======== Extracted data ========

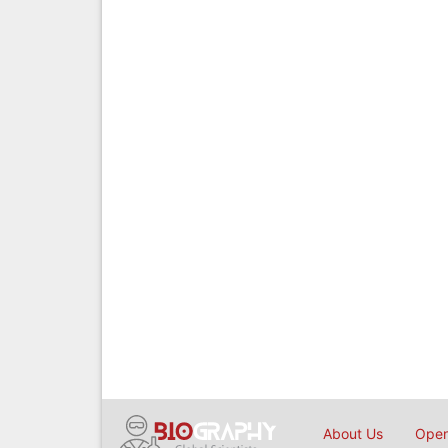
About Us
Open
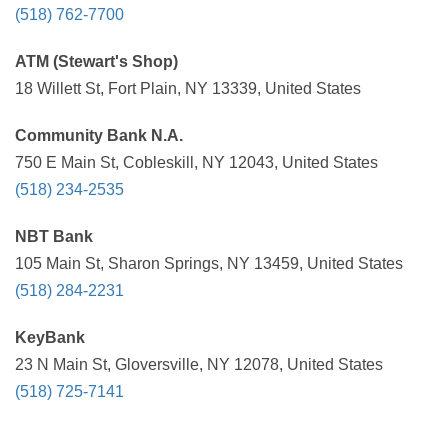
(518) 762-7700
ATM (Stewart's Shop)
18 Willett St, Fort Plain, NY 13339, United States
Community Bank N.A.
750 E Main St, Cobleskill, NY 12043, United States
(518) 234-2535
NBT Bank
105 Main St, Sharon Springs, NY 13459, United States
(518) 284-2231
KeyBank
23 N Main St, Gloversville, NY 12078, United States
(518) 725-7141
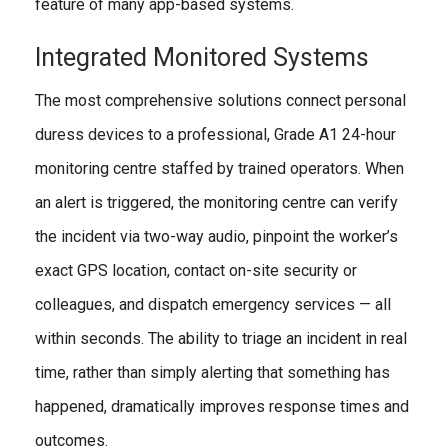
feature of many app-based systems.
Integrated Monitored Systems
The most comprehensive solutions connect personal
duress devices to a professional, Grade A1 24-hour
monitoring centre staffed by trained operators. When
an alert is triggered, the monitoring centre can verify
the incident via two-way audio, pinpoint the worker’s
exact GPS location, contact on-site security or
colleagues, and dispatch emergency services — all
within seconds. The ability to triage an incident in real
time, rather than simply alerting that something has
happened, dramatically improves response times and
outcomes.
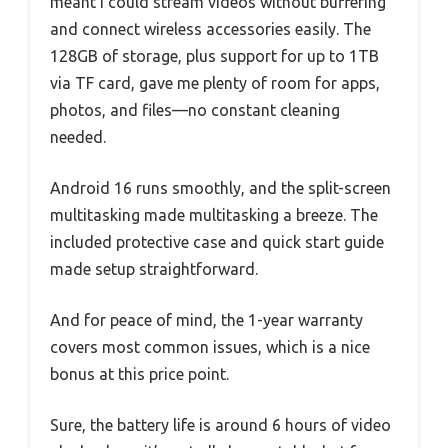
meant I could stream videos without buffering
and connect wireless accessories easily. The
128GB of storage, plus support for up to 1TB
via TF card, gave me plenty of room for apps,
photos, and files—no constant cleaning
needed.
Android 16 runs smoothly, and the split-screen
multitasking made multitasking a breeze. The
included protective case and quick start guide
made setup straightforward.
And for peace of mind, the 1-year warranty
covers most common issues, which is a nice
bonus at this price point.
Sure, the battery life is around 6 hours of video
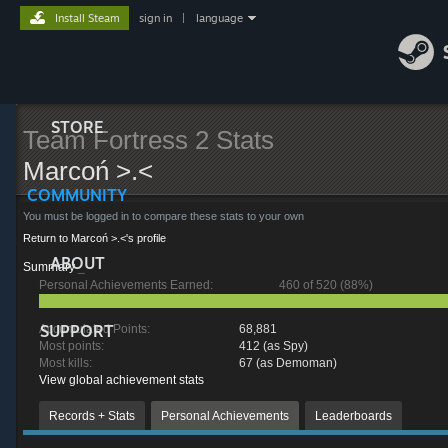
Install Steam
sign in
|
language
STORE
Team Fortress 2 Stats
Marcoń >.<
COMMUNITY
You must be logged in to compare these stats to your own
Return to Marcoń >.<'s profile
ABOUT
Summary
_
Personal Achievements Earned:
460 of 520 (88%)
SUPPORT
Accumulated Points:
68,881
Most points:
412 (as Spy)
Most kills:
67 (as Demoman)
View global achievement stats
Records + Stats
Personal Achievements
Leaderboards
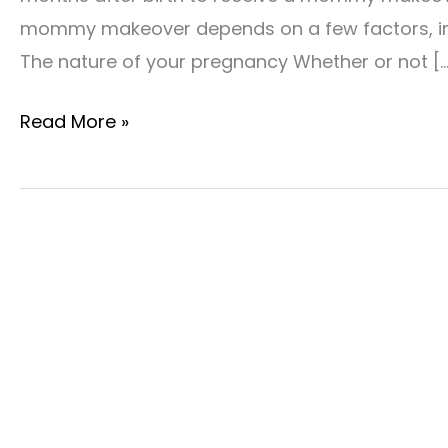
mommy makeover depends on a few factors, inc
The nature of your pregnancy Whether or not […
How
Read More »
Soon
After
Birth
Can
I
Have
A
Mommy
Makeover?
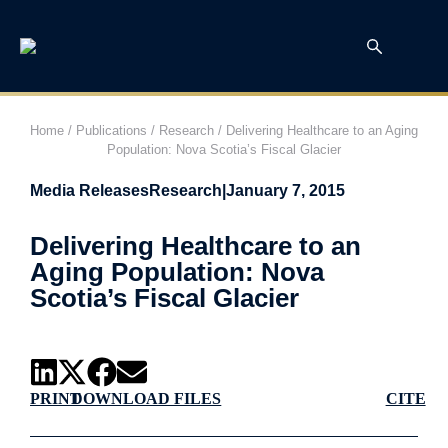
Home
/
Publications
/
Research
/
Delivering Healthcare to an Aging
Population: Nova Scotia’s Fiscal Glacier
Media Releases
Research
|
January 7, 2015
Delivering Healthcare to an
Aging Population: Nova
Scotia’s Fiscal Glacier
PRINT
DOWNLOAD FILES
CITE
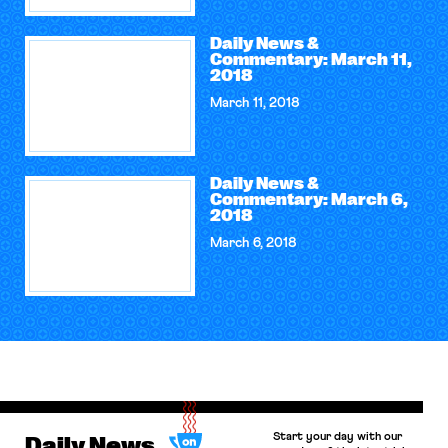
Daily News &
Commentary: March 11,
2018
March 11, 2018
Daily News &
Commentary: March 6,
2018
March 6, 2018
Start your day with our
Daily News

========

Problem to work on - Lines holding the word "Main" are the answer; copy each one from the records above.

Output for this exercise -
750 E Main St, Cobleskill, NY 12043, United States
105 Main St, Sharon Springs, NY 13459, United States
23 N Main St, Gloversville, NY 12078, United States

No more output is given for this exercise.